Durch die steigende Nachfrage aus Schwellenmärkten, einschließlich des Mittleren Ostens, Südamerikas, Russlands und Südostasiens, werde Chinas Außenhandel in diesem Jahr weiterhin konstant wachsen, so Liu.
Die Europäische Union braucht indes immer noch Zeit für einen beständigen Aufschwung und Japans Wirtschaft zeigt gerade einmal erste Anzeichen dafür.
"Wir haben einen Anstieg der Aufträge aus Ländern wie Südostasien, Zentral- und Südamerika und dem Mittleren Osten verzeichnet, während Aufträge aus Europa und den USA schwächelten", sagt Gu.
Am Eröffnungstag der 113. Canton Fair erreichte der Mittelkurs des Renminbi gegenüber dem Dollar ein neues Hoch von 6,2506. Nach einer Umfrage der Economic Information Daily setzt der ständig steigende Wechselkurs kleine Privatunternehmen unter Druck, da sie nur begrenzte Verhandlungsstärke im Handel besitzen. Statistiken zufolge stieg der Wechselkurs des Renminbi gegenüber dem Dollar seit Ende 2012 um 0,36 Prozent.
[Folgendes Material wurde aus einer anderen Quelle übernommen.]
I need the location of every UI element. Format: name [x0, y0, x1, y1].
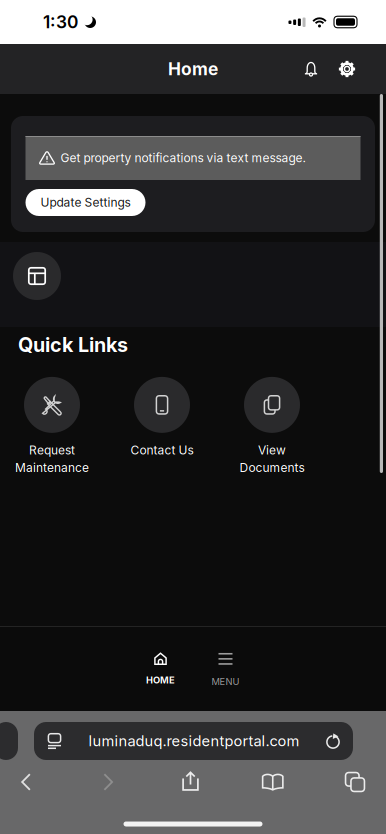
button[interactable]: Request [0, 377, 107, 469]
button[interactable]: View [217, 377, 327, 469]
staticText: Quick Links [18, 333, 128, 357]
staticText: Update Settings [40, 195, 130, 210]
button[interactable]: Notifications [293, 51, 329, 87]
button[interactable]: MENU [193, 642, 258, 696]
button[interactable]: Reload [313, 722, 353, 760]
button[interactable]: Dashboard layout [13, 252, 61, 300]
staticText: Maintenance [15, 460, 89, 475]
staticText: HOME [146, 674, 175, 686]
button[interactable]: HOME [128, 642, 193, 696]
staticText: Home [168, 58, 218, 80]
button[interactable]: Page settings [34, 722, 75, 760]
button[interactable]: Back [4, 763, 48, 801]
button[interactable]: Tabs [333, 763, 377, 801]
staticText: Contact Us [130, 443, 194, 457]
staticText: luminaduq.residentportal.com [88, 732, 300, 750]
button[interactable]: Bookmarks [251, 763, 295, 801]
staticText: 1:30 [43, 12, 78, 32]
button[interactable]: Settings [329, 51, 365, 87]
button[interactable]: Forward [86, 763, 130, 801]
button[interactable]: Share [168, 763, 212, 801]
button[interactable]: Update Settings [26, 189, 146, 216]
staticText: Get property notifications via text mess… [60, 151, 306, 165]
staticText: Request [29, 443, 75, 457]
staticText: Documents [240, 460, 304, 475]
staticText: MENU [212, 676, 240, 687]
button[interactable]: Contact Us [107, 377, 217, 469]
staticText: View [258, 443, 286, 457]
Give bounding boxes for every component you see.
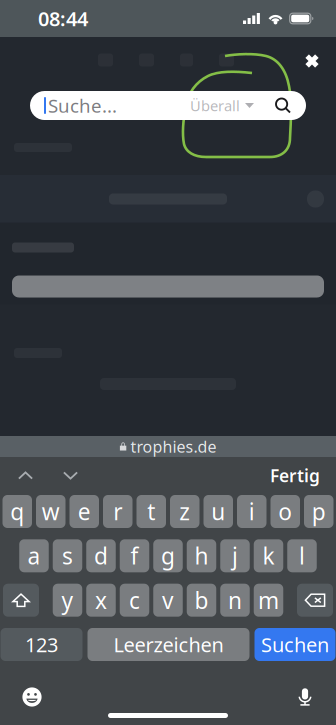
- staticText: m: [258, 585, 279, 615]
- staticText: l: [299, 541, 305, 571]
- button[interactable]: s: [53, 539, 82, 572]
- button[interactable]: Fertig: [265, 456, 325, 495]
- button[interactable]: r: [103, 495, 132, 528]
- staticText: u: [211, 496, 225, 526]
- button[interactable]: p: [304, 495, 334, 528]
- staticText: h: [194, 541, 208, 571]
- button[interactable]: b: [187, 584, 216, 617]
- staticText: a: [28, 541, 40, 571]
- staticText: f: [130, 541, 138, 571]
- button[interactable]: e: [70, 495, 99, 528]
- button[interactable]: v: [153, 584, 183, 617]
- staticText: d: [94, 541, 108, 571]
- button[interactable]: u: [204, 495, 233, 528]
- button[interactable]: t: [136, 495, 166, 528]
- button[interactable]: g: [153, 539, 183, 572]
- button[interactable]: a: [19, 539, 49, 572]
- button[interactable]: i: [237, 495, 266, 528]
- button[interactable]: c: [120, 584, 149, 617]
- staticText: Leerzeichen: [114, 631, 224, 658]
- button[interactable]: j: [220, 539, 250, 572]
- staticText: c: [129, 585, 140, 615]
- staticText: r: [113, 496, 122, 526]
- staticText: Fertig: [270, 464, 320, 487]
- staticText: Suche...: [48, 93, 117, 118]
- button[interactable]: q: [2, 495, 32, 528]
- staticText: t: [147, 496, 155, 526]
- button[interactable]: trophies.de: [0, 436, 336, 457]
- staticText: Suchen: [261, 631, 329, 658]
- button[interactable]: Umschalt: [3, 584, 39, 617]
- button[interactable]: Suchen: [254, 628, 336, 661]
- staticText: trophies.de: [130, 436, 216, 457]
- button[interactable]: Emoji: [11, 676, 53, 718]
- button[interactable]: 123: [0, 628, 82, 661]
- staticText: x: [95, 585, 107, 615]
- button[interactable]: m: [254, 584, 283, 617]
- button[interactable]: Nächstes Feld: [54, 462, 87, 488]
- button[interactable]: Schließen: [295, 44, 329, 78]
- staticText: Überall: [190, 96, 240, 115]
- staticText: o: [278, 496, 292, 526]
- button[interactable]: Leerzeichen: [88, 628, 250, 661]
- button[interactable]: y: [53, 584, 82, 617]
- button[interactable]: Diktieren: [285, 676, 325, 718]
- button[interactable]: k: [254, 539, 283, 572]
- staticText: 08:44: [38, 5, 88, 32]
- staticText: p: [312, 496, 326, 526]
- button[interactable]: z: [170, 495, 200, 528]
- button[interactable]: Vorheriges Feld: [9, 462, 42, 488]
- staticText: 123: [25, 631, 58, 658]
- staticText: v: [162, 585, 174, 615]
- staticText: k: [262, 541, 274, 571]
- button[interactable]: Suche...: [30, 91, 306, 120]
- button[interactable]: h: [187, 539, 216, 572]
- button[interactable]: x: [86, 584, 116, 617]
- staticText: b: [194, 585, 208, 615]
- staticText: q: [10, 496, 24, 526]
- button[interactable]: Löschen: [297, 584, 333, 617]
- staticText: e: [78, 496, 91, 526]
- button[interactable]: n: [220, 584, 250, 617]
- staticText: z: [179, 496, 190, 526]
- staticText: g: [161, 541, 175, 571]
- staticText: y: [62, 585, 74, 615]
- staticText: n: [228, 585, 242, 615]
- button[interactable]: d: [86, 539, 116, 572]
- staticText: s: [62, 541, 73, 571]
- button[interactable]: f: [120, 539, 149, 572]
- staticText: j: [232, 541, 238, 571]
- button[interactable]: l: [287, 539, 317, 572]
- staticText: w: [42, 496, 60, 526]
- staticText: i: [249, 496, 255, 526]
- button[interactable]: o: [270, 495, 300, 528]
- button[interactable]: w: [36, 495, 66, 528]
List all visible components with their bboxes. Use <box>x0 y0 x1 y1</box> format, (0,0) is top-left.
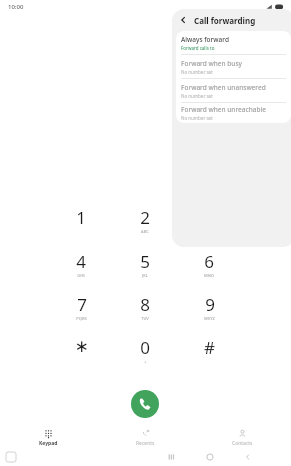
staticText: Forward when unreachable <box>181 105 266 114</box>
staticText: Forward when unanswered <box>181 83 266 92</box>
staticText: TUV <box>141 316 149 321</box>
button[interactable]: Always forward <box>176 31 291 54</box>
button[interactable]: Contacts <box>194 427 291 449</box>
staticText: + <box>144 359 147 364</box>
staticText: 1 <box>76 206 86 229</box>
button[interactable]: Forward when unreachable <box>176 103 291 123</box>
button[interactable]: 5 <box>117 250 173 282</box>
button[interactable]: ∗ <box>53 336 109 368</box>
button[interactable]: Forward when unanswered <box>176 79 291 102</box>
button[interactable]: 8 <box>117 293 173 325</box>
button[interactable]: Back <box>242 451 254 463</box>
button[interactable]: 9 <box>181 293 237 325</box>
staticText: JKL <box>142 273 148 278</box>
staticText: 7 <box>77 293 87 316</box>
staticText: PQRS <box>76 316 87 321</box>
staticText: 9 <box>205 293 215 316</box>
button[interactable]: Keypad <box>0 427 97 449</box>
staticText: Always forward <box>181 35 229 44</box>
staticText: ABC <box>141 229 149 234</box>
staticText: 4 <box>76 250 86 273</box>
staticText: 10:00 <box>8 3 24 11</box>
staticText: 2 <box>140 206 150 229</box>
button[interactable]: Recents <box>97 427 194 449</box>
staticText: 0 <box>140 336 150 359</box>
button[interactable]: 0 <box>117 336 173 368</box>
staticText: Recents <box>136 440 155 447</box>
staticText: GHI <box>77 273 85 278</box>
button[interactable]: Forward when busy <box>176 55 291 78</box>
staticText: Forward calls to <box>181 45 215 51</box>
button[interactable]: 2 <box>117 206 173 238</box>
staticText: ∗ <box>74 336 89 356</box>
button[interactable]: 4 <box>53 250 109 282</box>
button[interactable]: Back <box>178 14 190 26</box>
staticText: Call forwarding <box>194 15 256 26</box>
staticText: WXYZ <box>204 316 215 321</box>
button[interactable]: 1 <box>53 206 109 238</box>
staticText: No number set <box>181 93 213 99</box>
staticText: # <box>204 336 215 359</box>
staticText: Forward when busy <box>181 59 242 68</box>
button[interactable]: 7 <box>53 293 109 325</box>
button[interactable]: 6 <box>181 250 237 282</box>
button[interactable]: Home <box>204 451 216 463</box>
staticText: Keypad <box>39 440 58 447</box>
staticText: No number set <box>181 69 213 75</box>
button[interactable]: Keyboard <box>6 452 16 462</box>
button[interactable]: # <box>181 336 237 368</box>
staticText: No number set <box>181 115 213 121</box>
staticText: 8 <box>140 293 150 316</box>
button[interactable]: Recent apps <box>165 451 177 463</box>
staticText: 6 <box>204 250 214 273</box>
button[interactable]: Call <box>131 390 159 418</box>
staticText: 5 <box>140 250 150 273</box>
staticText: Contacts <box>232 440 253 447</box>
staticText: MNO <box>204 273 214 278</box>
"Da der Wechselkurs des Renminbi in den vergangenen sechs Jahren von über 8 auf weniger als 6,2 gestiegen ist, gleichen wir wachsende Produktionskosten durch mehr Qualität und technischen Mehrwert aus, aber wir stehen immer noch etwas unter Druck", so Gu.
Die Betriebskosten für heimische Firmen bewegen sich weiterhin auf einem hohen Niveau, die Arbeitskosten steigen seit geraumer Weile. Seit Beginn diesen Jahres haben insgesamt 13 Provinzen und Städte ihre Mindestlöhne um durchschnittlich 16,9 Prozent angehoben
"Wir haben ein großes Problem damit, ausreichend Arbeitskräfte zu finden", sagt Wen Zhiman, der in der Marketing-Abteilung von Guangdong Shine Electric Appliances Co. Ltd. tätig war, einem kleinen Privatunternehmen, das ebenso an der Messe teilnahm.
Produkte aus den Nachbarländern sind allmählich international wettbewerbsfähig geworden und haben den Marktanteil chinesischer Firmen auf dem Auslandsmarkt reduziert, was im Fall von Japan und der EU besonders offensichtlich ist.
Diese Probleme und externe Faktoren wie der wachsende Handelsprotektionismus, die Reindustrialisierung der Industrieländer und die verstärkte Konkurrenz in arbeitsintensiven Industrien aus den Nachbarländern werden die chinesischen Exporte weiterhin überschatten.
Trotz komplexer äußerer Bedingungen stiegen die Auslieferungen des größten Exporteurs der Welt im März immer noch um 10 Prozent im Vergleich zum Vorjahr, Grund dafür war der leichte globale Aufwärtstrend. "Die Weltwirtschaft dreht den Abwärtstrend um und stabilisiert sich langsam", sagt Liu.